Staying with what you’re doing in an attentive way, or bearing it in mind, is an important skill called ‘mindfulness’. Mindfulness is initiated by bringing to mind a sight, sound, touch, smell, taste or idea. Often you do this with a thought, such as: ‘What does my body feel like, now?’ Or, ‘How do I know I’m breathing?’ Or, ‘Patience…’ However, more than just thinking of something, mindfulness means that you take in the touch, sound, or meaning; you really ‘get it’. You bear it in mind. Naturally it’s easier to bear something in mind if it’s simple, comfortable and relatively still. So we develop mindfulness around the body, and practise getting it comfortable and balanced. In a nutshell, the right kind of effort is one of simplifying and steadying: to put aside what you don’t need right now (including ideas of achievement), and to make more of what is good and helpful. In the following exercise, this comes down to being fully aware of the body sitting still.
One of the most effective postures for the cultivation of mindfulness is that of sitting. The upright posture supports clarity and alertness, and with careful attention you can develop it so that it keeps your back straight without strain. A straight-backed chair may be helpful, but you should avoid leaning back in it. Even better, you may be able to use one of the cross-legged ‘lotus’ postures.
For this, you’ll probably need to wedge a small cushion under your tailbone to help support the lower back. In either case, good posture is that which provides a firm but supple balance that allows vitality to circulate through the body. When firmness and vitality blend, the body feels good and the mind settles down.
To get comfortable in an upright way, draw your lower back in and let your shoulders drop. Draw the lower tips of the shoulder blades into your back. Let your arms rest, hands lightly clasped in your lap, or palms down resting on your thighs. Keeping your eyes lightly focused, bring your head in line with the spine. Imagine your chin is resting on a soft ball about the size of a large orange, so that the head is tilted very slightly downward, but the neck remains upright. Allow the spine to straighten by imagining the crown of the head is suspended from above. This will help to relax your neck muscles. Above all, don’t allow the head to tilt forward as this encourages drowsiness. Take your time, and aim for balance.
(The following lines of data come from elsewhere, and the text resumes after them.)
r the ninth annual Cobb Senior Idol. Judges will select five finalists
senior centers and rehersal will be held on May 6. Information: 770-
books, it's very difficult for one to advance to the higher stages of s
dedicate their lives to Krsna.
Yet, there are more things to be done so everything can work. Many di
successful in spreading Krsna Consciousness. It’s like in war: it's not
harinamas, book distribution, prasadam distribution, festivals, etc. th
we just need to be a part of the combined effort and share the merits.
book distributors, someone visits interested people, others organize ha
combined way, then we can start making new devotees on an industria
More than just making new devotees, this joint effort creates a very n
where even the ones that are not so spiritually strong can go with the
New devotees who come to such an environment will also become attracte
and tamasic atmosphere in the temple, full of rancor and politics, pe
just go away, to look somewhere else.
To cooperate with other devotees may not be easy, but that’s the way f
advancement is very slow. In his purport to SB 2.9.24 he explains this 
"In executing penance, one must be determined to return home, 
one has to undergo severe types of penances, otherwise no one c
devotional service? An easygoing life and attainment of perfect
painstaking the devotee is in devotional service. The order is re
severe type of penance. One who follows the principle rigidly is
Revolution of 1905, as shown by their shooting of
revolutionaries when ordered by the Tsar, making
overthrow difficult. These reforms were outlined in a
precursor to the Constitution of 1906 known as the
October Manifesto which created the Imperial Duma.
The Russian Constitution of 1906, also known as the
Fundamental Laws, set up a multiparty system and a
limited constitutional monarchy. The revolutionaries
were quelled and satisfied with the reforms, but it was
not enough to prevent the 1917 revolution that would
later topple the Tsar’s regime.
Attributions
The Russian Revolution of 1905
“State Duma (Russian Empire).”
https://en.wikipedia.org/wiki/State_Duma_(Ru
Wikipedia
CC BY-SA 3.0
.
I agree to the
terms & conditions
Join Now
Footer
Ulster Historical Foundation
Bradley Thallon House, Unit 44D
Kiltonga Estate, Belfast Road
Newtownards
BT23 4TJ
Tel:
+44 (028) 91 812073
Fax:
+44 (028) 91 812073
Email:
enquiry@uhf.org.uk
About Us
Take an interest in how your body feels. Collect your attention, and begin to move it slowly around your body. Notice sensations. Relax any tensions, particularly in the face, neck, and hands. Allow the eyelids to close or half close. Take some long slow out-breaths and adjust: whatever you can relax, relax; whatever needs to be alert, wake it up. Get comfortable. Then hold the body in its entirety in your awareness without focusing on any point in particular.
Can you feel the regular rhythm of breathing? If so, learn how your body holds itself to facilitate the breathing. This is a good guide for attuning your posture.
Bring your awareness to the skin, the boundary of your body. Imagine sitting in warm and comfortable space, sensing your body within that space. Feeling the energy and warmth of your breathing, imagine those qualities gently radiating out through your skin.
If you are feeling tense about all this, relax your attention, and soften around your mouth, eyes and forehead.
It’s quite normal to experience both drowsiness and a hyperactive mind. These are the two extremes that the mind swings between when it is temporarily detached from normal social engagement. The simple way to counter these is to keep bringing attention to your body and its posture. If you’re feeling drowsy, keep your eyes open and bring attention to the upright posture through drawing the lower back in and keeping the neck and head in line with the spine. If restlessness and hyperactivity are the problems, sweep your attention over your body as if you’re gently brushing it, picking up the sensations and energies in the skin. Breathe in and out slowly and deeply.
If you find yourself brooding or worrying, it’s best to open your eyes and change your posture to one of those in the next exercise; or spend some time in reflection, as below.